The import price of 62% Fe content ore at the Chinese port of Qingdao advanced again on Thursday trading at $68.49 per dry metric tonne according to data supplied by Metal Bulletin. The price of the steelmaking raw material is now up nearly 30% from lows hit this time last year.
Demand from top consumer China has stayed robust – cargoes for the first five months of 2018 now total 448m tonnes compared to just over 1 billion tonnes for the full year 2017.
There has also been a notable shift towards higher grade imported ore from Australia, Brazil and South Africa as Beijing shuts down inefficient low-quality domestic iron ore mines and tighten pollution controls on its heavy industry.

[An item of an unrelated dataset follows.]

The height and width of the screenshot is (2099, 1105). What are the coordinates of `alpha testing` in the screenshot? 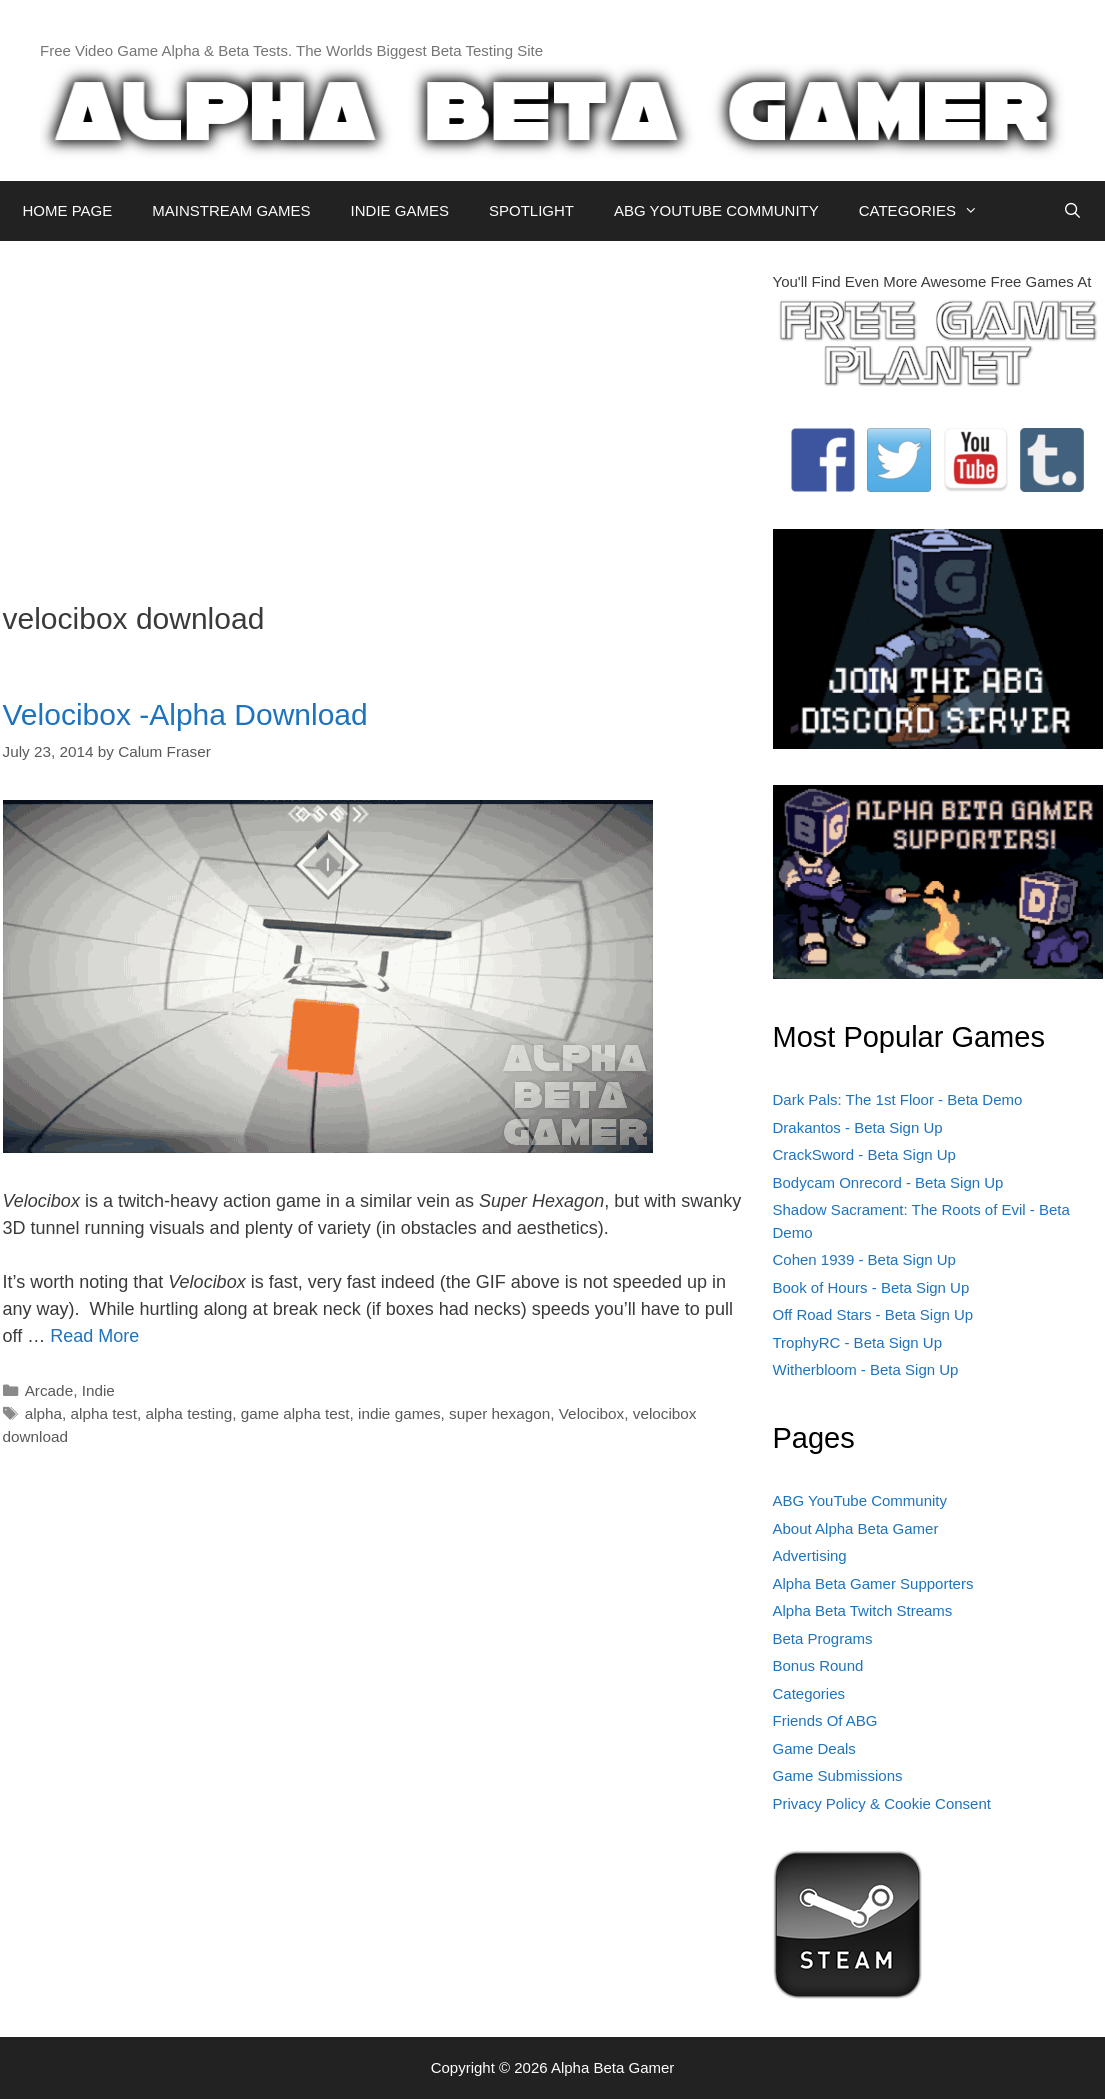 It's located at (188, 1413).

World number three producer BHP announced on Thursday it has approved a $3.4 billion project (BHP’s share is $2.9B) to replace depleting resources at its Western Australian operations and up its average grade from the Pilbara region in the process.
BHP ‘s South Flank project which should produce first ore in three years’ time will replace output at its Yandi 80-million-tonnes-per-year operation.
South Flank iron ore will contribute to an increase in the Melbourne-based company’s average iron grade in Western Australia from 61% to 62%, and the overall proportion of lump from 25% to roughly 35%. BHP is targeting iron ore production of around 272m tonnes (on a 100% basis) in its current fiscal year.
Lump ore can be loaded directly into blast furnaces, is easier to handle during transportation and can be shipped during wet seasons (liquefaction can be an issue with the shipment of iron ore fines during wet weather). For steelmakers it cuts pollution and lowers cost and lump now constitutes roughly 20% of blast furnace feedstock.
The iron ore lump premium over fines has risen 10% this week to around $15 per tonne according to Metal Bulletin’s assessment. The discount for lower grade fines continues to widen with 58% Fe content ore trading for $39.19 per tonne on Thursday.